• WHAT YOU HAVE TO DO:
For the records that follow, return only the count of lines containing the string "activa".

• RECORDS TO PROCESS:
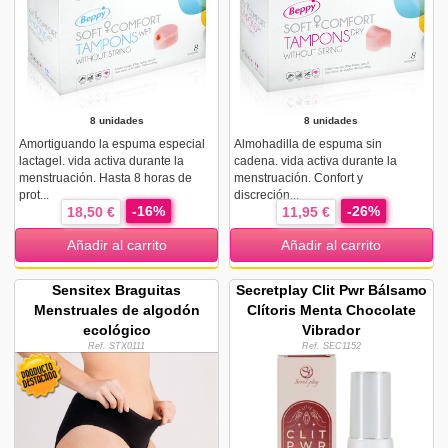
8 unidades
8 unidades
Amortiguando la espuma especial
Almohadilla de espuma sin
lactagel. vida activa durante la
cadena. vida activa durante la
menstruación. Hasta 8 horas de
menstruación. Confort y
prot...
discreción...
-16%
-26%
18,50 €
11,95 €
Añadir al carrito
Añadir al carrito
Sensitex Braguitas
Secretplay Clit Pwr Bálsamo
Menstruales de algodón
Clítoris Menta Chocolate
ecológico
Vibrador
Ref. STX0111
Ref. SEC1152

• ANSWER TO THIS TASK:
2